EPERM: An Evidence Path Enhanced Reasoning Model for Knowledge Graph Question and Answering
This work addresses the issue of hallucinations and knowledge gaps in LLMs for domain-specific KGQA tasks, offering an incremental improvement over prior retrieval-based methods.
The paper tackles the problem of improving large language models' reasoning in knowledge graph question answering by addressing the neglect of different knowledge types in existing methods, proposing EPERM, a three-stage framework that retrieves, filters, and weights evidence paths, achieving superior performance on benchmark datasets.

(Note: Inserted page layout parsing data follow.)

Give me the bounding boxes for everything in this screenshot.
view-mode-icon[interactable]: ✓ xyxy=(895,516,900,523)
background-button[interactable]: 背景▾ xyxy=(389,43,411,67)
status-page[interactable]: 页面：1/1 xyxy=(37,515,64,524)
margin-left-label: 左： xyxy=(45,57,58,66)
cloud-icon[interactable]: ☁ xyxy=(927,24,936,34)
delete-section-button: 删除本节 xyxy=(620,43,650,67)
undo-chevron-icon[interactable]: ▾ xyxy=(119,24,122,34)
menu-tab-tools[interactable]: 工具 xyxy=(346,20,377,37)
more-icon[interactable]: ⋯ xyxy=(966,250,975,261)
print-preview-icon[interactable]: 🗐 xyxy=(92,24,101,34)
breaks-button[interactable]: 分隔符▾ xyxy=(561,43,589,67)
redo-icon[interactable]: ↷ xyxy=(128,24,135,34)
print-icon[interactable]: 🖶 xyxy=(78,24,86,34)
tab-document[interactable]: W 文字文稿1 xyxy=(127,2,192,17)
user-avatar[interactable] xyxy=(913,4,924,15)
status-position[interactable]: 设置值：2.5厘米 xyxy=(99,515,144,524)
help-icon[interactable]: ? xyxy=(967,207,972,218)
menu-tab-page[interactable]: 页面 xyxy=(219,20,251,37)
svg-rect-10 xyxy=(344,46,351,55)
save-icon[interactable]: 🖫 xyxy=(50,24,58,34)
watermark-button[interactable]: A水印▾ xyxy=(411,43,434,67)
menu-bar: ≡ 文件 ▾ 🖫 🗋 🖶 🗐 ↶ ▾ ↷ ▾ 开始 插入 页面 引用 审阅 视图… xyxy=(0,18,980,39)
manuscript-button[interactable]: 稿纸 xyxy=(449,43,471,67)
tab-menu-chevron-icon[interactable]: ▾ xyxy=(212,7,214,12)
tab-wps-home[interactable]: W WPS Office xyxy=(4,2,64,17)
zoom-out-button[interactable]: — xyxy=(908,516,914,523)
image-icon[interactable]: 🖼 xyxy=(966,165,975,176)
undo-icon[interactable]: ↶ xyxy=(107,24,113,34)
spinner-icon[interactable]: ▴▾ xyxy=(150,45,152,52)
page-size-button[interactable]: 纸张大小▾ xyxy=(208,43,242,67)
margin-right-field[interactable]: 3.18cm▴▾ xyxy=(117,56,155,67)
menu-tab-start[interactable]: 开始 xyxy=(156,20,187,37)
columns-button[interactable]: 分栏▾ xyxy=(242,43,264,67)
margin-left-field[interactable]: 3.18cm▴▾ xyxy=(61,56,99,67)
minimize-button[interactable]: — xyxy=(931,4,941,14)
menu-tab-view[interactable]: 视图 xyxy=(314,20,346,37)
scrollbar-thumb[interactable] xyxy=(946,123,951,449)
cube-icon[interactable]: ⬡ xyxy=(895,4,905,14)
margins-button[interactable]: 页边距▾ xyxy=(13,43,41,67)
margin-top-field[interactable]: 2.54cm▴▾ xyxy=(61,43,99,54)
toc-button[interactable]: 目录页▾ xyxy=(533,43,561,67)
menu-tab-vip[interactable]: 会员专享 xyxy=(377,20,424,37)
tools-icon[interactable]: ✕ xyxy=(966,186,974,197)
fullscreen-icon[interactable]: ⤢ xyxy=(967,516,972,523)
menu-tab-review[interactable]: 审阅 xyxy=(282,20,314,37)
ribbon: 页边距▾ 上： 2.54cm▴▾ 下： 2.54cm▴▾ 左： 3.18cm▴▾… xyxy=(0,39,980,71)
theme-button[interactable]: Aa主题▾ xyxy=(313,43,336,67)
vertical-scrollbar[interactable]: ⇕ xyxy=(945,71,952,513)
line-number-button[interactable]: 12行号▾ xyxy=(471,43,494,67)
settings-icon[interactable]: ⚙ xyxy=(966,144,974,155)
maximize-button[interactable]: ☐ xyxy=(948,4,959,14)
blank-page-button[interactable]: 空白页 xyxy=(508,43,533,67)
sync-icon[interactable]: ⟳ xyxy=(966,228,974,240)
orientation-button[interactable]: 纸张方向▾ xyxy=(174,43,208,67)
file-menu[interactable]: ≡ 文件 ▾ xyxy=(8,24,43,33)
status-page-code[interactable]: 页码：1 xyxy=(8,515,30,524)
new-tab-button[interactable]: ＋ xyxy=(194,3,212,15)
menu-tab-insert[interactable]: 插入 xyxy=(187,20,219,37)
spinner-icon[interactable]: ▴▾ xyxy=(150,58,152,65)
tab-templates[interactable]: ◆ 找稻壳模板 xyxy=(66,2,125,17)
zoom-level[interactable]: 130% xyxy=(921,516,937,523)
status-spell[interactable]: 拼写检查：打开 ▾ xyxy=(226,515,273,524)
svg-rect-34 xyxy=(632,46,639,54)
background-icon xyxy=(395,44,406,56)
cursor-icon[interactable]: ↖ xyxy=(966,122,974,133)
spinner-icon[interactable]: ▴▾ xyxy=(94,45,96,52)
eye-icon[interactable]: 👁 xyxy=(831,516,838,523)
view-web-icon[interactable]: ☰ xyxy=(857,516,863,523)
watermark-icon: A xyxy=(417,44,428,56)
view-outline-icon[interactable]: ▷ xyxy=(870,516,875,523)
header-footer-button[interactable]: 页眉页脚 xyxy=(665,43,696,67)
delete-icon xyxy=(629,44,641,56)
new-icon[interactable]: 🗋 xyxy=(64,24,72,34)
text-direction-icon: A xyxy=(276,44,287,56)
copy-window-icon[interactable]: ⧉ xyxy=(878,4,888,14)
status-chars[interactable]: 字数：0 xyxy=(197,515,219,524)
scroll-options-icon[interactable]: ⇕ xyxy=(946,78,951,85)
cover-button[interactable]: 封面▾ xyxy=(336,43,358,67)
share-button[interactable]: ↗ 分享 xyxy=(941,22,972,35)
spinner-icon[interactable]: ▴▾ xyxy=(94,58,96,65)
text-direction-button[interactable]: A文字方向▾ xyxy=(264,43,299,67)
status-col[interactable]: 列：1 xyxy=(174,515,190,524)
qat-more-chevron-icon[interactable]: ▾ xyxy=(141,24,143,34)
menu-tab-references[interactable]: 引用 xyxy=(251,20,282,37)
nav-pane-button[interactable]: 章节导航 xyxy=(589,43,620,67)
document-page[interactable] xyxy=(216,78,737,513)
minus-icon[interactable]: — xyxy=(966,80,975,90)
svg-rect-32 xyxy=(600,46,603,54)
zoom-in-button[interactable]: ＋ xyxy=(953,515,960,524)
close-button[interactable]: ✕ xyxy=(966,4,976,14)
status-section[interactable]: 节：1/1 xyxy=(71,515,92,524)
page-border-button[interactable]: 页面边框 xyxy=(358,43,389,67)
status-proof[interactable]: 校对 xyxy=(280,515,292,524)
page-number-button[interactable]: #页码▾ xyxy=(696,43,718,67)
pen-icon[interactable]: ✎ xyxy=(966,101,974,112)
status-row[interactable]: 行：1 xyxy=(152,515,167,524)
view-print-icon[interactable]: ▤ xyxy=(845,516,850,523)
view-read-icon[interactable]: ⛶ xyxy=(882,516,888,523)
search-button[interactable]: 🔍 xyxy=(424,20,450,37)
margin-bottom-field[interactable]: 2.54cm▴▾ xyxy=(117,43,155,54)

Due to the remarkable reasoning ability, Large language models (LLMs) have demonstrated impressive performance in knowledge graph question answering (KGQA) tasks, which find answers to natural language questions over knowledge graphs (KGs). To alleviate the hallucinations and lack of knowledge issues of LLMs, existing methods often retrieve the question-related information from KGs to enrich the input context. However, most methods focus on retrieving the relevant information while ignoring the importance of different types of knowledge in reasoning, which degrades their performance. To this end, this paper reformulates the KGQA problem as a graphical model and proposes a three-stage framework named the Evidence Path Enhanced Reasoning Model (EPERM) for KGQA. In the first stage, EPERM uses the fine-tuned LLM to retrieve a subgraph related to the question from the original knowledge graph. In the second stage, EPERM filters out the evidence paths that faithfully support the reasoning of the questions, and score their importance in reasoning. Finally, EPERM uses the weighted evidence paths to reason the final answer. Since considering the importance of different structural information in KGs for reasoning, EPERM can improve the reasoning ability of LLMs in KGQA tasks. Extensive experiments on benchmark datasets demonstrate that EPERM achieves superior performances in KGQA tasks.